TOKYO/WASHINGTON (Reuters) - U.S. President Donald Trump and Japanese Prime Minister Shinzo Abe agreed on Saturday to meet early next month, affirming the importance of bilateral ties while setting the stage for potentially sensitive trade talks.
Trump’s administration has put the focus of the Abe visit, one of the first summits of the new presidency, on starting bilateral trade talks. Japan says it is preparing for all contingencies in dealing with Trump, who pulled America out of an Asia-Pacific trade deal Japan had championed and who has said Japan does not offer fair access to U.S. carmakers.

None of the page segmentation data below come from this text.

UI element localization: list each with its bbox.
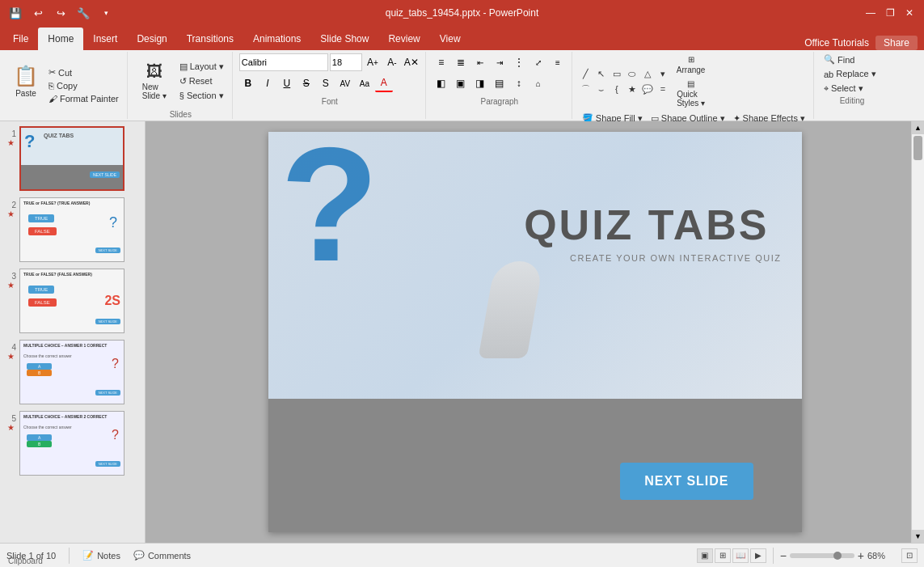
select-button[interactable]: ⌖Select ▾ [821,83,884,95]
tab-animations[interactable]: Animations [243,28,310,50]
decrease-font-button[interactable]: A- [383,53,401,71]
shape-rect[interactable]: ▭ [610,66,624,81]
shape-eq[interactable]: = [656,82,670,96]
paste-button[interactable]: 📋 Paste [8,53,44,108]
reset-button[interactable]: ↺Reset [176,75,227,87]
shape-line[interactable]: ╱ [579,66,593,81]
shape-more[interactable]: ▾ [656,66,670,81]
shape-triangle[interactable]: △ [640,66,655,81]
redo-icon[interactable]: ↪ [52,4,70,22]
dec-indent-button[interactable]: ⇤ [471,53,489,71]
canvas-scroll-up[interactable]: ▲ [912,121,924,134]
arrange-button[interactable]: ⊞ Arrange [675,53,707,76]
restore-button[interactable]: ❐ [882,5,898,21]
notes-button[interactable]: 📝 Notes [82,550,120,561]
slideshow-button[interactable]: ▶ [750,548,766,563]
zoom-thumb[interactable] [833,552,842,560]
slide-thumb-2[interactable]: 2 ★ TRUE or FALSE? (TRUE ANSWER) TRUE FA… [3,196,141,264]
normal-view-button[interactable]: ▣ [697,548,713,563]
comments-button[interactable]: 💬 Comments [133,550,191,561]
increase-font-button[interactable]: A+ [364,53,382,71]
font-name-input[interactable] [239,53,328,71]
tab-slideshow[interactable]: Slide Show [310,28,378,50]
line-spacing-button[interactable]: ↕ [510,74,528,92]
clipboard-group: 📋 Paste ✂Cut ⎘Copy 🖌Format Painter Clipb… [3,52,128,119]
format-painter-button[interactable]: 🖌Format Painter [45,93,122,104]
arrange-icon: ⊞ [688,55,694,64]
reset-icon: ↺ [179,76,187,87]
slide-sorter-button[interactable]: ⊞ [715,548,731,563]
font-format-row: B I U S S AV Aa A [239,74,420,92]
tab-insert[interactable]: Insert [83,28,127,50]
text-shadow-button[interactable]: S [317,74,335,92]
bullet-list-button[interactable]: ≡ [432,53,450,71]
italic-button[interactable]: I [259,74,276,92]
section-button[interactable]: §Section ▾ [176,90,227,102]
align-left-button[interactable]: ◧ [432,74,450,92]
font-color-button[interactable]: A [375,74,393,92]
view-buttons: ▣ ⊞ 📖 ▶ [697,548,766,563]
text-direction-button[interactable]: ⤢ [530,53,547,71]
reading-view-button[interactable]: 📖 [732,548,749,563]
minimize-button[interactable]: — [863,5,879,21]
zoom-out-button[interactable]: − [780,549,787,562]
zoom-level[interactable]: 68% [867,551,892,561]
shape-freeform[interactable]: ⌣ [594,82,609,96]
bold-button[interactable]: B [239,74,257,92]
replace-button[interactable]: abReplace ▾ [821,68,884,80]
canvas-scroll-down[interactable]: ▼ [912,530,924,543]
office-tutorials-link[interactable]: Office Tutorials [804,37,869,49]
shape-bracket[interactable]: { [610,82,624,96]
numbered-list-button[interactable]: ≣ [452,53,470,71]
strikethrough-button[interactable]: S [297,74,315,92]
canvas-scroll-thumb[interactable] [913,136,922,160]
underline-button[interactable]: U [278,74,296,92]
tab-view[interactable]: View [430,28,470,50]
fit-slide-button[interactable]: ⊡ [901,548,918,563]
find-button[interactable]: 🔍Find [821,53,884,66]
justify-button[interactable]: ▤ [491,74,508,92]
layout-button[interactable]: ▤Layout ▾ [176,61,227,73]
inc-indent-button[interactable]: ⇥ [491,53,508,71]
clear-format-button[interactable]: A✕ [403,53,420,71]
share-button[interactable]: Share [875,36,918,50]
zoom-slider[interactable] [790,553,854,558]
slide-thumbnail-2: TRUE or FALSE? (TRUE ANSWER) TRUE FALSE … [19,197,124,262]
shape-curve[interactable]: ⌒ [579,82,593,96]
slide-thumb-4[interactable]: 4 ★ MULTIPLE CHOICE – ANSWER 1 CORRECT C… [3,338,141,406]
smart-art-button[interactable]: ⌂ [530,74,547,92]
shape-arrow[interactable]: ↖ [594,66,609,81]
dropdown-icon[interactable]: ▾ [97,4,115,22]
shape-callout[interactable]: 💬 [640,82,655,96]
change-case-button[interactable]: Aa [356,74,373,92]
align-right-button[interactable]: ◨ [471,74,489,92]
editing-label: Editing [821,95,884,107]
close-button[interactable]: ✕ [901,5,918,21]
copy-button[interactable]: ⎘Copy [45,80,122,91]
new-slide-button[interactable]: 🖼 NewSlide ▾ [134,53,175,108]
shape-oval[interactable]: ⬭ [625,66,639,81]
slide-thumb-3[interactable]: 3 ★ TRUE or FALSE? (FALSE ANSWER) TRUE F… [3,267,141,335]
slide-thumb-1[interactable]: 1 ★ ? QUIZ TABS NEXT SLIDE [3,125,141,193]
align-type-button[interactable]: ≡ [549,53,567,71]
cut-button[interactable]: ✂Cut [45,66,122,78]
tab-home[interactable]: Home [38,28,83,50]
tab-review[interactable]: Review [378,28,429,50]
zoom-in-button[interactable]: + [858,549,864,562]
columns-button[interactable]: ⋮ [510,53,528,71]
next-slide-button[interactable]: NEXT SLIDE [620,463,753,500]
customize-icon[interactable]: 🔧 [74,4,92,22]
undo-icon[interactable]: ↩ [29,4,47,22]
char-spacing-button[interactable]: AV [336,74,354,92]
tab-design[interactable]: Design [127,28,176,50]
slide-canvas[interactable]: ? QUIZ TABS CREATE YOUR OWN INTERACTIVE … [268,132,802,532]
align-center-button[interactable]: ▣ [452,74,470,92]
tab-transitions[interactable]: Transitions [177,28,243,50]
tab-file[interactable]: File [3,28,38,50]
quick-styles-button[interactable]: ▤ QuickStyles ▾ [675,78,707,109]
copy-icon: ⎘ [49,81,54,91]
font-size-input[interactable] [330,53,362,71]
slide-thumb-5[interactable]: 5 ★ MULTIPLE CHOICE – ANSWER 2 CORRECT C… [3,409,141,477]
shape-star[interactable]: ★ [625,82,639,96]
save-icon[interactable]: 💾 [6,4,24,22]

“President Trump affirmed the ironclad U.S. commitment to ensuring the security of Japan,” during a telephone call in which they agreed to meet in Washington on Feb. 10, the White House said.
Abe told reporters that at the coming meeting, “I would like to have a candid exchange of views on the economy and security issues as a whole.”

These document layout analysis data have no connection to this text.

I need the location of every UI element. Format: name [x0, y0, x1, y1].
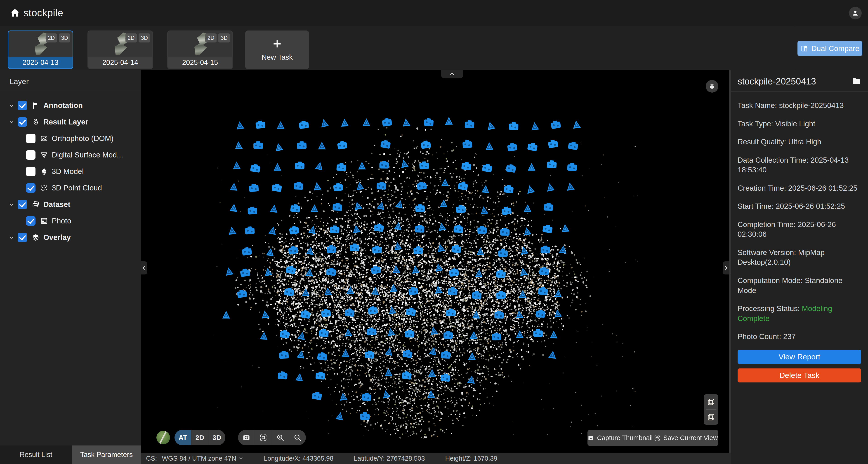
screenshot-button[interactable] — [238, 430, 255, 445]
detail-label: Processing Status: — [738, 304, 800, 313]
bottom-tab-bar: Result List Task Parameters — [0, 445, 141, 464]
detail-row: Task Name: stockpile-20250413 — [738, 101, 861, 110]
save-current-view-button[interactable]: Save Current View — [653, 430, 719, 446]
layer-tree-row[interactable]: Dataset — [0, 196, 141, 212]
detail-row: Start Time: 2025-06-26 01:52:25 — [738, 201, 861, 211]
badge-2d[interactable]: 2D — [205, 33, 217, 42]
chevron-down-icon[interactable] — [8, 118, 18, 126]
zoom-in-button[interactable] — [272, 430, 289, 445]
layer-checkbox[interactable] — [26, 183, 35, 193]
model-3d-icon — [39, 167, 49, 176]
task-card[interactable]: 2D3D2025-04-13 — [8, 31, 73, 69]
badge-3d[interactable]: 3D — [59, 33, 70, 42]
delete-task-button[interactable]: Delete Task — [738, 368, 861, 383]
layer-label: Annotation — [43, 101, 83, 110]
tab-task-parameters[interactable]: Task Parameters — [72, 445, 141, 464]
cs-dropdown[interactable]: WGS 84 / UTM zone 47N — [162, 455, 243, 462]
capture-thumbnail-button[interactable]: Capture Thumbnail — [587, 430, 653, 446]
mini-map-thumbnail[interactable] — [156, 431, 170, 444]
badge-2d[interactable]: 2D — [125, 33, 137, 42]
layer-checkbox[interactable] — [18, 233, 27, 242]
layer-tree-row[interactable]: Photo — [0, 212, 141, 229]
medal-icon — [31, 118, 41, 127]
layer-tree-row[interactable]: 3D Model — [0, 163, 141, 179]
projection-toggle-stack — [704, 394, 718, 425]
zoom-in-icon — [276, 433, 284, 442]
badge-2d[interactable]: 2D — [46, 33, 57, 42]
user-avatar[interactable] — [849, 7, 862, 20]
view-report-button[interactable]: View Report — [738, 350, 861, 364]
layer-label: Overlay — [43, 233, 71, 242]
view-cube-button[interactable] — [706, 80, 718, 93]
cube-icon — [709, 83, 715, 90]
app-header: stockpile — [0, 0, 868, 26]
layer-panel-title: Layer — [0, 70, 141, 92]
home-icon[interactable] — [10, 8, 20, 18]
layer-label: Result Layer — [43, 118, 88, 126]
mode-button-2d[interactable]: 2D — [191, 430, 209, 445]
detail-label: Photo Count: — [738, 332, 781, 341]
task-thumbnail: 2D3D — [8, 31, 72, 57]
view-mode-switch: AT2D3D — [175, 430, 225, 445]
longitude-value: 443365.98 — [303, 455, 333, 462]
detail-row: Creation Time: 2025-06-26 01:52:25 — [738, 183, 861, 193]
layer-tree-row[interactable]: Digital Surface Mod... — [0, 146, 141, 163]
detail-label: Software Version: — [738, 248, 796, 257]
capture-thumbnail-label: Capture Thumbnail — [597, 434, 653, 442]
open-folder-button[interactable] — [852, 76, 861, 87]
layer-tree-row[interactable]: Overlay — [0, 229, 141, 245]
layer-checkbox[interactable] — [26, 150, 35, 160]
point-cloud-canvas[interactable] — [141, 70, 729, 453]
layer-checkbox[interactable] — [18, 117, 27, 127]
detail-label: Result Quality: — [738, 138, 786, 146]
layer-checkbox[interactable] — [18, 101, 27, 110]
new-task-button[interactable]: + New Task — [245, 31, 309, 69]
layer-tree-row[interactable]: Result Layer — [0, 113, 141, 130]
mode-button-at[interactable]: AT — [175, 430, 191, 445]
chevron-down-icon[interactable] — [8, 102, 18, 109]
collapse-top-handle[interactable] — [441, 70, 463, 78]
zoom-out-button[interactable] — [289, 430, 306, 445]
chevron-down-icon[interactable] — [8, 234, 18, 241]
chevron-down-icon[interactable] — [8, 201, 18, 208]
layer-tree-row[interactable]: Annotation — [0, 97, 141, 113]
task-details-title: stockpile-20250413 — [738, 76, 816, 87]
layer-checkbox[interactable] — [26, 134, 35, 143]
detail-value: 2025-06-26 01:52:25 — [788, 184, 857, 192]
badge-3d[interactable]: 3D — [138, 33, 150, 42]
viewport-tools — [238, 430, 306, 445]
tab-result-list[interactable]: Result List — [0, 445, 72, 464]
dual-compare-button[interactable]: Dual Compare — [798, 41, 862, 56]
task-details-rows: Task Name: stockpile-20250413Task Type: … — [731, 92, 868, 341]
fit-view-button[interactable] — [255, 430, 272, 445]
layer-tree-row[interactable]: Orthophoto (DOM) — [0, 130, 141, 146]
layer-checkbox[interactable] — [18, 200, 27, 209]
photo-icon — [39, 217, 49, 226]
task-date-label: 2025-04-13 — [8, 57, 72, 68]
wireframe-cube-top-button[interactable] — [706, 397, 716, 407]
chevron-down-icon — [239, 455, 243, 462]
mode-button-3d[interactable]: 3D — [209, 430, 225, 445]
map-viewport[interactable]: AT2D3D Capture Thumbnail Save Current Vi… — [141, 70, 729, 453]
plus-icon: + — [273, 38, 281, 50]
new-task-label: New Task — [261, 53, 293, 61]
badge-3d[interactable]: 3D — [218, 33, 230, 42]
collapse-left-handle[interactable] — [141, 261, 147, 274]
layer-tree: AnnotationResult LayerOrthophoto (DOM)Di… — [0, 92, 141, 245]
latitude-group: Latitude/Y: 2767428.503 — [354, 455, 425, 462]
dual-compare-icon — [800, 45, 808, 53]
folder-icon — [852, 76, 861, 86]
task-card[interactable]: 2D3D2025-04-15 — [167, 31, 233, 69]
layer-checkbox[interactable] — [26, 216, 35, 226]
detail-row: Completion Time: 2025-06-26 02:30:06 — [738, 220, 861, 239]
layer-checkbox[interactable] — [26, 167, 35, 176]
detail-row: Computation Mode: Standalone Mode — [738, 275, 861, 295]
layer-tree-row[interactable]: 3D Point Cloud — [0, 179, 141, 196]
panel-splitter[interactable] — [729, 70, 731, 464]
task-card[interactable]: 2D3D2025-04-14 — [88, 31, 153, 69]
detail-row: Processing Status: Modeling Complete — [738, 304, 861, 323]
dual-compare-label: Dual Compare — [811, 44, 860, 53]
detail-row: Data Collection Time: 2025-04-13 18:53:4… — [738, 155, 861, 175]
wireframe-cube-bottom-button[interactable] — [706, 412, 716, 422]
collapse-right-handle[interactable] — [723, 261, 729, 274]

The two leaders discussed the automotive industry, said senior government spokesman Koichi Hagiuda, without giving details. The White House statement said the two “committed to deepen the bilateral trade and investment relationship.”
Trump has threatened a “border tax” on imports into the United States and has said Japan has unfair barriers to foreign auto imports. Japanese officials have pointed out that there are no tariffs on foreign car imports into Japan and maintain there are no discriminatory non-tariff barriers.
Trump and Abe agreed on the importance of economic ties between the world’s No. 1 and No. 3 economies, said Hagiuda, Abe’s deputy chief cabinet secretary.
On security, the two discussed a visit this week by Defense Secretary James Mattis, the first trip to the region by a Trump cabinet member.
“President Trump and Prime Minister Abe said they would consult and cooperate on the threat posed by North Korea,” the White House said.